**What this task involves:**
Copy each line from the entries that the word "click" appears in.

── Dataset excerpts ──

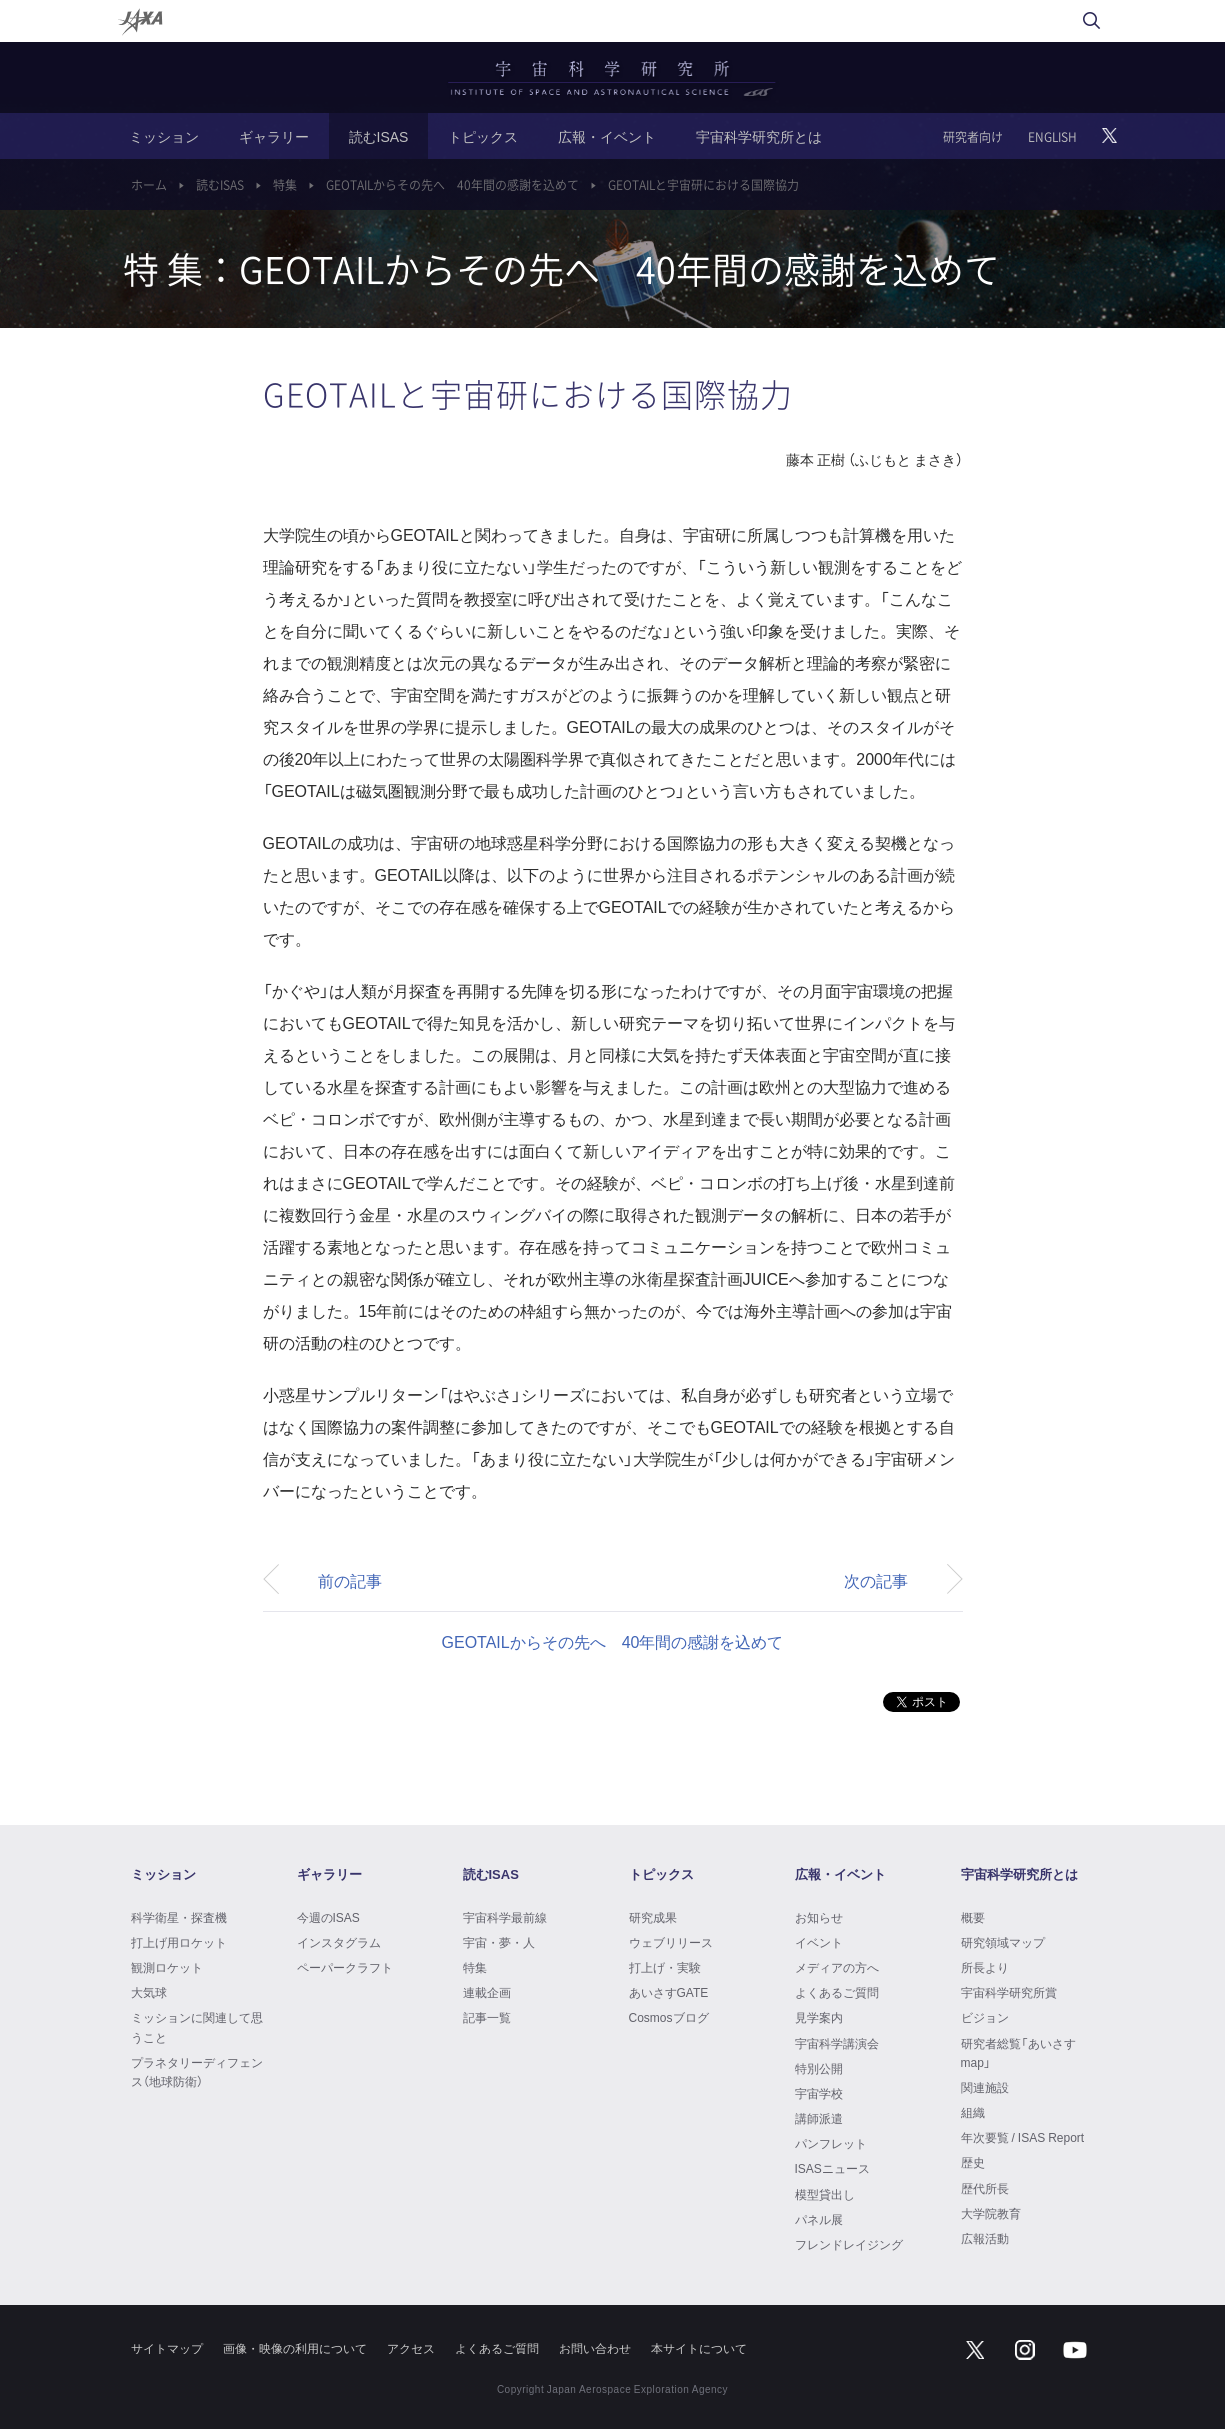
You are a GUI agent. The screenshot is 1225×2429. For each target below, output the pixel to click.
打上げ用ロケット (179, 1942)
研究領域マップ (1003, 1942)
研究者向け (973, 137)
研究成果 (653, 1917)
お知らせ (819, 1917)
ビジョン (985, 2017)
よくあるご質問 (837, 1992)
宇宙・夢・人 (499, 1942)
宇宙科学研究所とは (759, 136)
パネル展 (819, 2219)
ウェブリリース (671, 1942)
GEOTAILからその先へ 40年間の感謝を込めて (452, 185)
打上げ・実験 (665, 1967)
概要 (973, 1917)
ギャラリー (274, 136)
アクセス (411, 2348)
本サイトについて (699, 2348)
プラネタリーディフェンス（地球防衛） (197, 2071)
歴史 (973, 2162)
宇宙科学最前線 (505, 1917)
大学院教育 (991, 2213)
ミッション (164, 136)
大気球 (149, 1992)
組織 (973, 2112)
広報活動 (985, 2238)
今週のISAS (328, 1917)
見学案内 (819, 2017)
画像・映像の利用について (295, 2348)
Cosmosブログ (669, 2017)
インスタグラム (339, 1942)
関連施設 (985, 2087)
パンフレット (831, 2143)
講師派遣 (819, 2118)
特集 (285, 185)
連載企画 (487, 1992)
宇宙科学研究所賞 (1009, 1992)
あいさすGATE (669, 1992)
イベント (819, 1942)
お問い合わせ (595, 2348)
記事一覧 (487, 2017)
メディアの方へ (837, 1967)
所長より (985, 1967)
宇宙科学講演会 (837, 2043)
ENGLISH (1052, 137)
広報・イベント (607, 136)
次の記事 (876, 1580)
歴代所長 (985, 2188)
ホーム (149, 185)
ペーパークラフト (345, 1967)
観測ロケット (167, 1967)
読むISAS (379, 136)
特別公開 (819, 2068)
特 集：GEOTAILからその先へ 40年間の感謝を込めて (561, 269)
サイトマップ (167, 2348)
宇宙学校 (819, 2093)
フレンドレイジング (849, 2244)
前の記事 (350, 1580)
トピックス (483, 136)
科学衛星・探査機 (179, 1917)
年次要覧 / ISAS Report (1023, 2137)
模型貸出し (825, 2194)
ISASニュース (832, 2168)
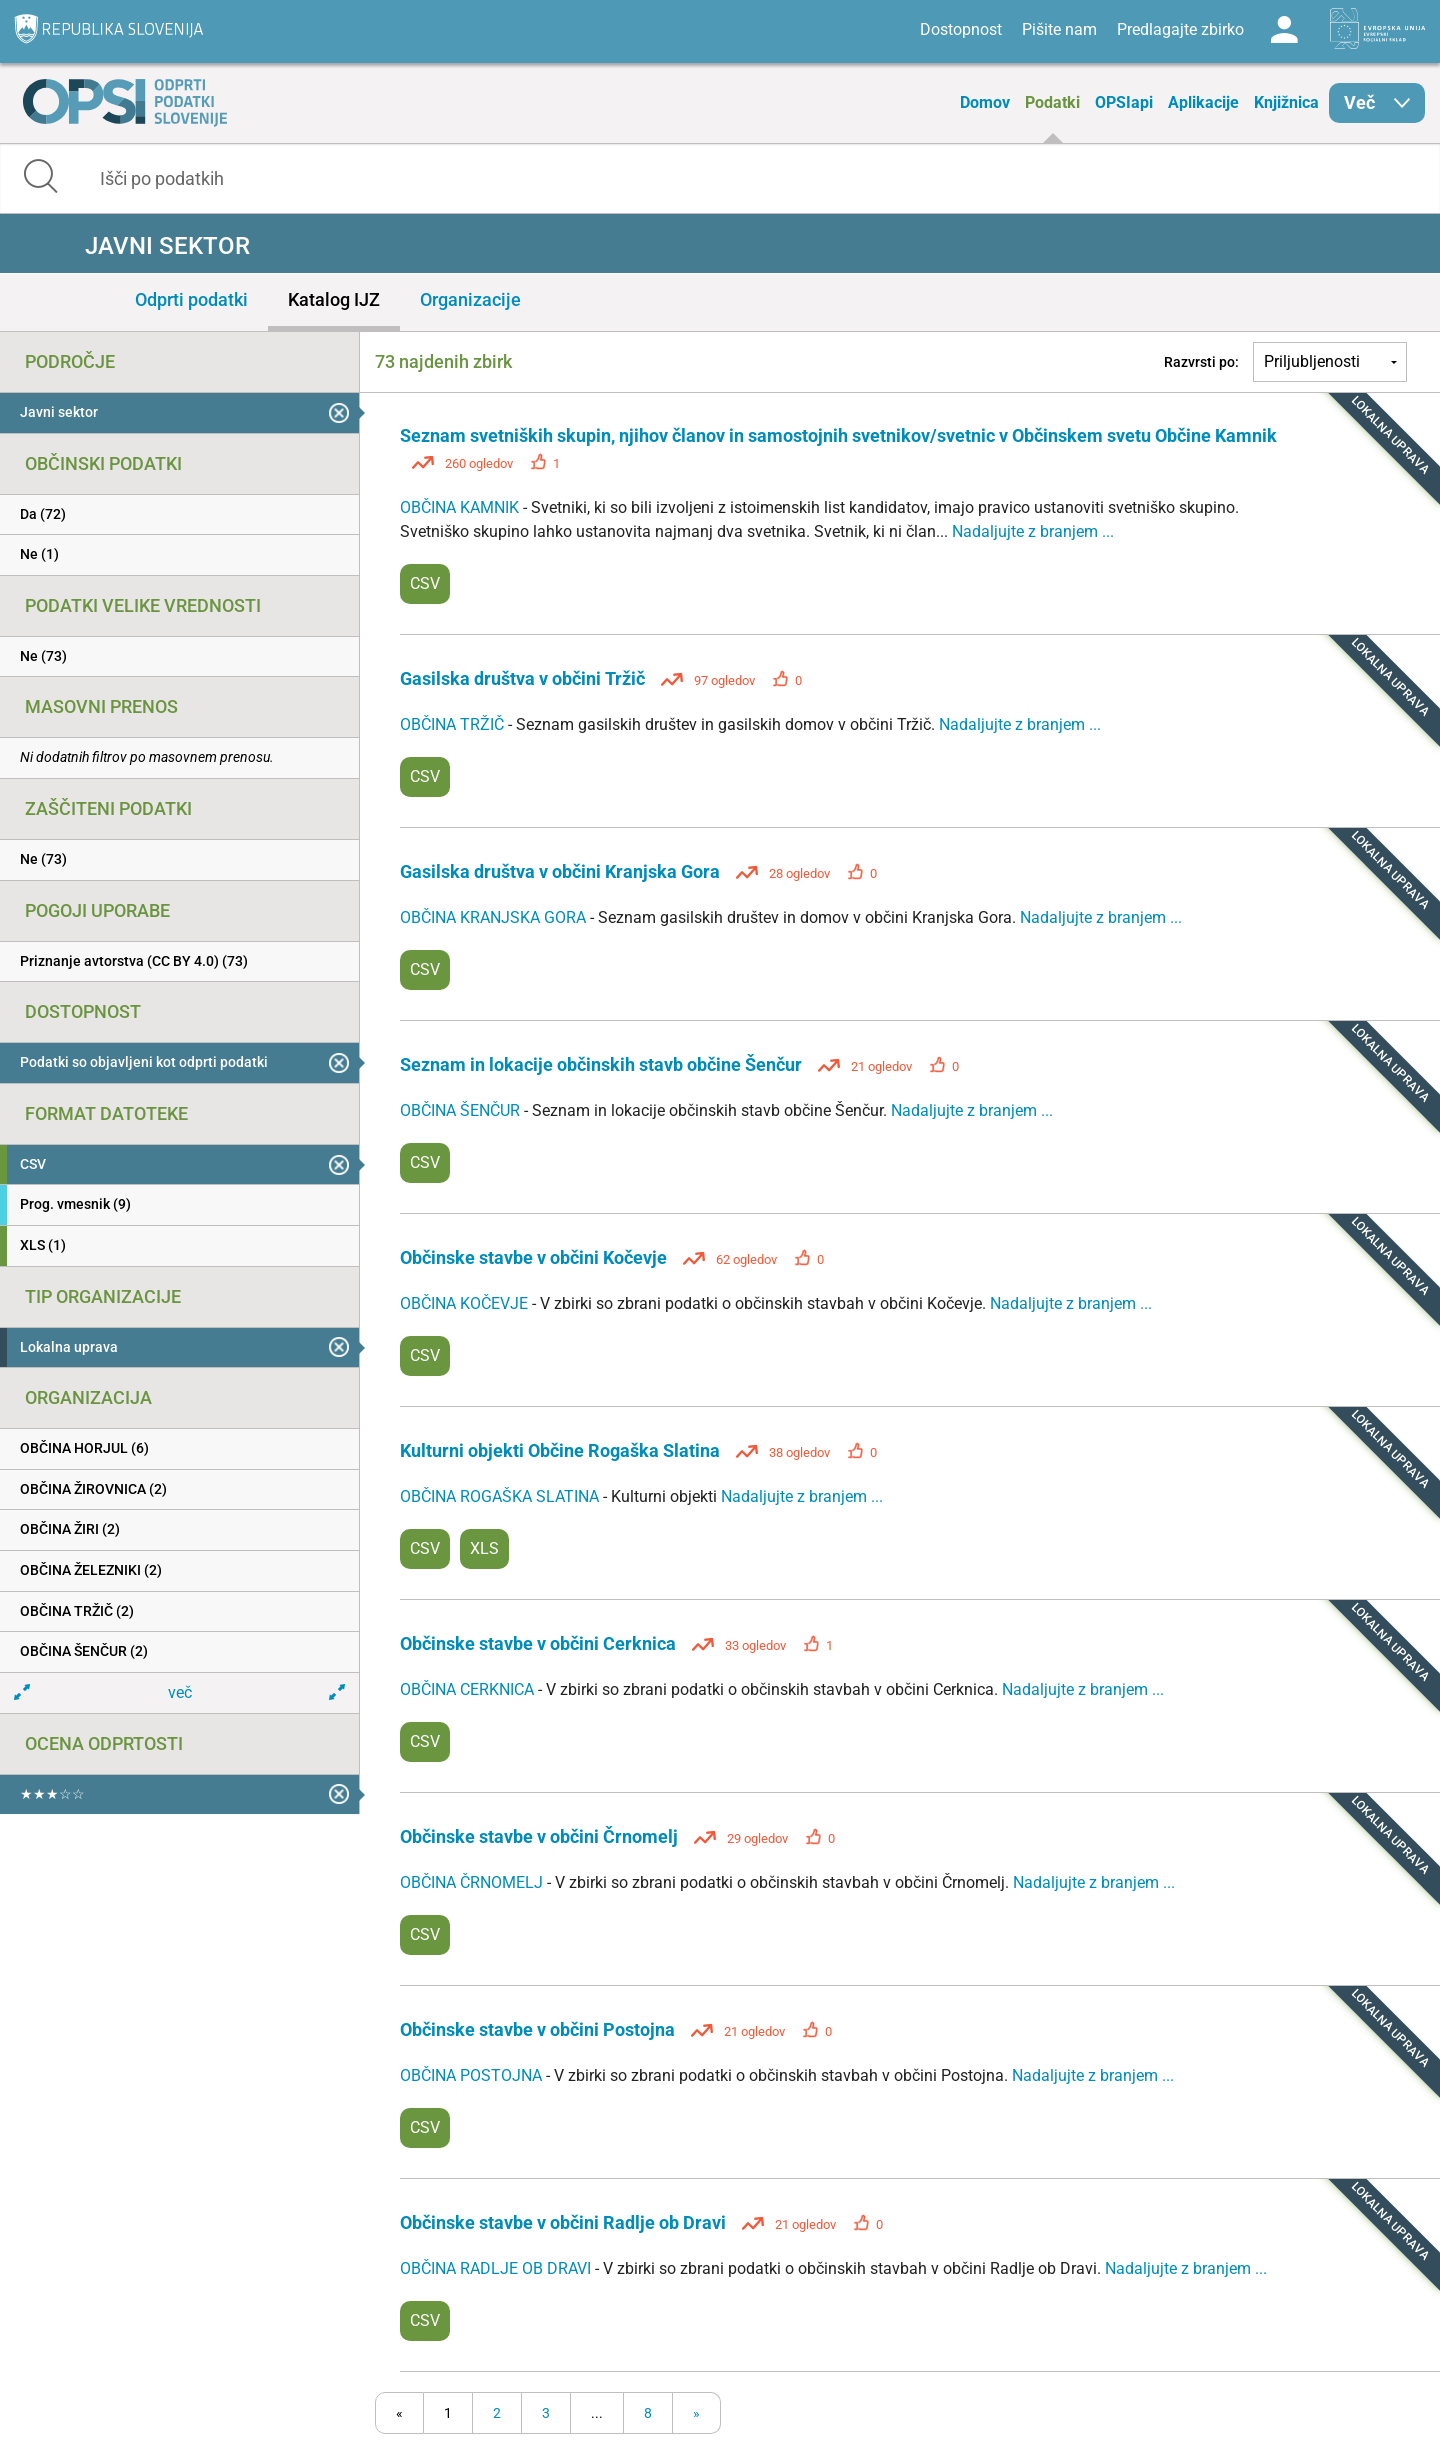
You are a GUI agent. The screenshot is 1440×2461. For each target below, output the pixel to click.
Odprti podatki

───

**Answer space:**
You are a GUI agent. The screenshot is 1225×2429. For each target below, output the pixel to click.
You are a GUI agent. The screenshot is 1440×2461. For each target below, output the pixel to click.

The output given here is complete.